The Causal Nature of the Trinitarian Processions

Throughout the early church, patristic theologians understood the trinitarian eternal processions in terms of causality. When scripture teaches that the Father begets, or generates, the Son, the patristic fathers understood this to mean that the Father, in his timeless eternity, causes the being and existence of the Son. The same is the case with the doctrinal claim that the Father [with or through the Son] spirates the Spirit. Theologians who explicitly affirm this causal aspect of the processions include Origen, Basil of Caesarea, Gregory of Nazianzus, and Gregory of Nyssa, and this causal understanding of the processions is most likely in view in the processional teachings of the Niceno-Constantinopolitan Creed.

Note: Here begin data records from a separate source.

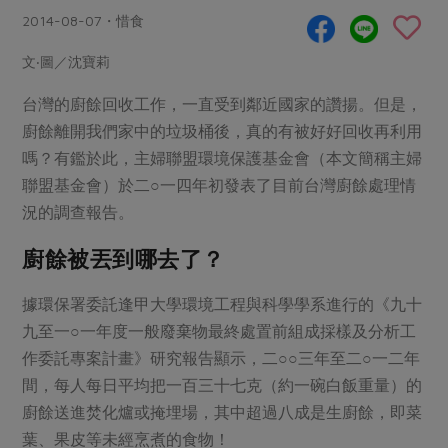
畜產肉類
水產
廚房瑜伽
2014-08-07・惜食
合作25-經典快閃最後一週
水畜加工品
料理方式
產品檢驗
合作25-精選產品第四彈
文‧圖／沈寶莉
關注議題
烘焙．點心
自主把關
合作25-精選產品第三彈
調理食材・點心
台灣的廚餘回收工作，一直受到鄰近國家的讚揚。但是，
減硝酸鹽
惜食
醬料
廚餘離開我們家中的垃圾桶後，真的有被好好回收再利用
檢驗報告
更多當季產品
調味醬料/南北貨
烘焙
非基改運動
支持本土農糧
湯品．鍋物
嗎？有鑑於此，主婦聯盟環境保護基金會（本文簡稱主婦
硝酸鹽檢驗
休閒零嘴
沖泡飲品
廢核運動
能源議題
聯盟基金會）於二○一四年初發表了目前台灣廚餘處理情
漬物
議題活動
保健食品
況的調查報告。
減添加物
減塑減廢
涼拌沙拉
社員權益
主婦聯盟X樂齡網特約優惠案
公益金
食農教育
廚餘被丟到哪去了？
飲品
居家好物
合作社法規
30%rPET紅烏龍茶
更多議題
據環保署委託逢甲大學環境工程與科學學系進行的《九十
美妝保養
個人清潔
社務專區
2024農業發展計畫年度報告
主題食譜
九至一○一年度一般廢棄物最終處置前組成採樣及分析工
生活者e週報
家庭清潔
織品
選舉專區
更多議題活動
作委託專案計畫》研究報告顯示，二○○三年至二○一二年
異國料理
日用品
圖書禮品
間，每人每日平均把一百三十七克（約一碗白飯重量）的
綠主張月刊
年菜食譜
廚餘送進焚化爐或掩埋場，其中超過八成是生廚餘，即菜
防災用品
最新消息
把最好的台灣味帶回家！
典藏閱覽室
養身食補
葉、果皮等未經烹煮的食物！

In this paper, I conduct an analytic-theological investigation of this causal understanding of the processions. In particular, I investigate various understandings of “cause,” both ancient and contemporary, and I attempt to articulate what view of causation (e.g., efficient, formal, material, final, etc.) was in mind when the patristics claimed that the Father causes the Son’s and the Spirit’s being. I argue that the patristics had efficient causation in mind when they articulated the causal aspect of this doctrine. I then attempt to articulate how we should best understand this causal nature today, if we are to maintain this aspect of the classical doctrine of the eternal processions. In so doing, I evaluate, in light of contemporary developments in metaphysics, questions such as whether or not causes must temporally precede their effects and whether or not the notion of atemporal, or timeless, causation is metaphysically possible.

3 thoughts on “The Causal Nature of the Trinitarian Processions”

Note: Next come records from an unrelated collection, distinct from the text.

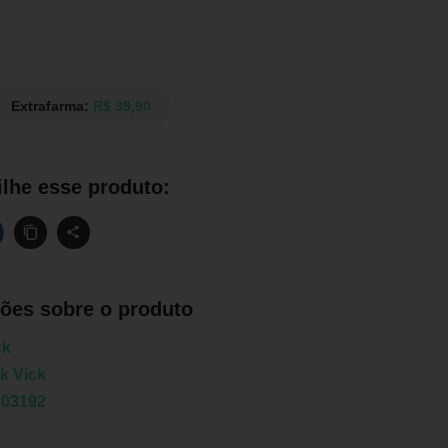
Extrafarma:
R$ 39,90
lhe esse produto:
ões sobre o produto
ck
k Vick
603192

  1. Opposite Conclusion from Other Proposal
    The author did not specify how he will explain the “efficient causal” aspect of processionism. Were the Church Fathers wrong or not? He indicates that he will articulate how we should view the causal aspect without specifying his conclusion so the thesis is unclear.

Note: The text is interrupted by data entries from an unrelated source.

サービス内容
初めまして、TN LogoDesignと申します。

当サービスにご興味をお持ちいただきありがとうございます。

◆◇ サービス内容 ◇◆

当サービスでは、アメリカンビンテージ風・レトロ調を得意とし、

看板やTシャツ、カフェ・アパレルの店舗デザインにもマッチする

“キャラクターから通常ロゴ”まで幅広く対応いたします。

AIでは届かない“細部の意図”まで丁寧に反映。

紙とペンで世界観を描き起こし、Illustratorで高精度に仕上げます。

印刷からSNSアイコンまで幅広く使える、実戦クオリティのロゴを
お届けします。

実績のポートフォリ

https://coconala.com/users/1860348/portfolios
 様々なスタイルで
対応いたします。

    In the previous proposal, the same author opposed processions as articulated by the Church Fathers and blamed the view on philosophical bias. Here, he apparently suggests that the Church Fathers accepted processionism qualified by causation. Will he support this brand of processionism?

  2. interesting
    This is an interesting proposal about an important topic. It does seem to argue differently than the author’s other proposal, but this presentation seems worth hearing.